Stored items from a collection:
↓

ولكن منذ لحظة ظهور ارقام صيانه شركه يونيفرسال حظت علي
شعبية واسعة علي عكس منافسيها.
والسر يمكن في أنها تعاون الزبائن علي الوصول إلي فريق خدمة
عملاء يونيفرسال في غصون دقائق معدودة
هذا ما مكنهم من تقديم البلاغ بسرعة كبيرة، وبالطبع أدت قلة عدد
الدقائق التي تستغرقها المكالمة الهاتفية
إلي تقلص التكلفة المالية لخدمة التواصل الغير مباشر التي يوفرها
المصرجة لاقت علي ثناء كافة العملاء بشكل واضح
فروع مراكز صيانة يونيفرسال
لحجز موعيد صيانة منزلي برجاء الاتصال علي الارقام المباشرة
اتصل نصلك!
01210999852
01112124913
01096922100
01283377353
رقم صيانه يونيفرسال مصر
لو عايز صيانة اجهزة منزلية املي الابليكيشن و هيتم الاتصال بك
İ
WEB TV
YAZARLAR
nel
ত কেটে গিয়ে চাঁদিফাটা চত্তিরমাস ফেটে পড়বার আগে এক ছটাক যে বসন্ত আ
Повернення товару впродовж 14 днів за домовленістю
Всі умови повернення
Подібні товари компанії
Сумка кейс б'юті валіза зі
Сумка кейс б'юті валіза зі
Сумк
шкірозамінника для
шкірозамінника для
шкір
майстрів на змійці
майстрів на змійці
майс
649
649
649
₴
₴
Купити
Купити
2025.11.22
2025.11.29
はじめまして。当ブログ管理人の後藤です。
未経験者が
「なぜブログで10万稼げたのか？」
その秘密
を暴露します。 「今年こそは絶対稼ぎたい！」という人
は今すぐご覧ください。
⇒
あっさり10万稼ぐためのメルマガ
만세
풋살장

↑
↓

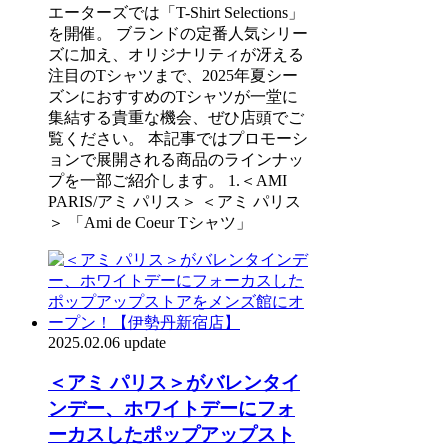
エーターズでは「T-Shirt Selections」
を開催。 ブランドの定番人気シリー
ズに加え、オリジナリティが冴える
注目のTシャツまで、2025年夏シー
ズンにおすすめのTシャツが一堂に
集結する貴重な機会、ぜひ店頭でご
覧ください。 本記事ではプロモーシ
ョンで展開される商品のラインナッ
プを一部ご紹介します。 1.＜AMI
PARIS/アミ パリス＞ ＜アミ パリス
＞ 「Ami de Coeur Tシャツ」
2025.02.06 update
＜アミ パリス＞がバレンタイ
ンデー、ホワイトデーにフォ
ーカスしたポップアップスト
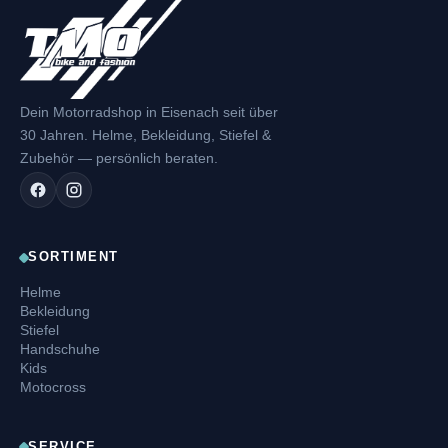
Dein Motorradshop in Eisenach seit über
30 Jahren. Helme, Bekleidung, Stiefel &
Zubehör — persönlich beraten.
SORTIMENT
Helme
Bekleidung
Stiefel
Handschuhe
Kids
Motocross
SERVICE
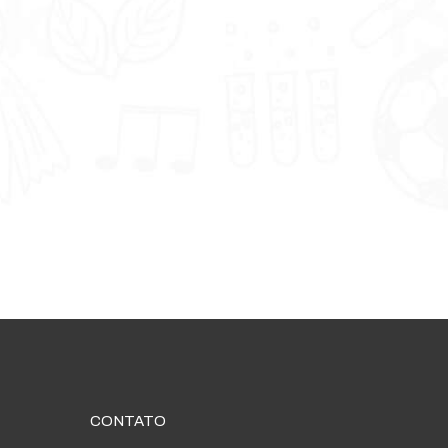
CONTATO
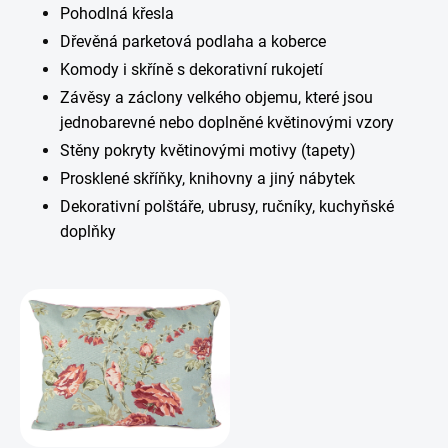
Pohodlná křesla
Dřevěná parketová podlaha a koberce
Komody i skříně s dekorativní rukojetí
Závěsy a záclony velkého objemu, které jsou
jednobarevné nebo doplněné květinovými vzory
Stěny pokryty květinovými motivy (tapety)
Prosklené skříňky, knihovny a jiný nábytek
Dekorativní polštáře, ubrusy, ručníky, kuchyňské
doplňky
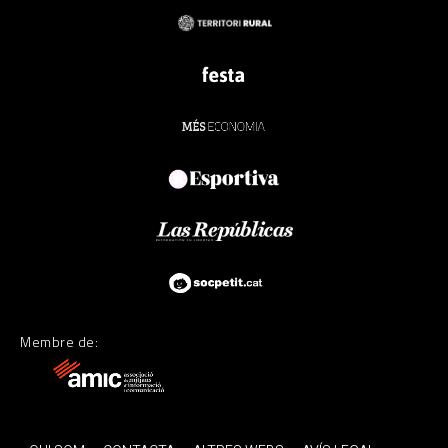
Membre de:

↑

An exact copy of the lines above, from the one containing "ولكن منذ لحظة" through the one containing "رقم صيانه يونيفرسال مصر", is the whole of the answer.

ولكن منذ لحظة ظهور ارقام صيانه شركه يونيفرسال حظت علي
شعبية واسعة علي عكس منافسيها.
والسر يمكن في أنها تعاون الزبائن علي الوصول إلي فريق خدمة
عملاء يونيفرسال في غصون دقائق معدودة
هذا ما مكنهم من تقديم البلاغ بسرعة كبيرة، وبالطبع أدت قلة عدد
الدقائق التي تستغرقها المكالمة الهاتفية
إلي تقلص التكلفة المالية لخدمة التواصل الغير مباشر التي يوفرها
المصرجة لاقت علي ثناء كافة العملاء بشكل واضح
فروع مراكز صيانة يونيفرسال
لحجز موعيد صيانة منزلي برجاء الاتصال علي الارقام المباشرة
اتصل نصلك!
01210999852
01112124913
01096922100
01283377353
رقم صيانه يونيفرسال مصر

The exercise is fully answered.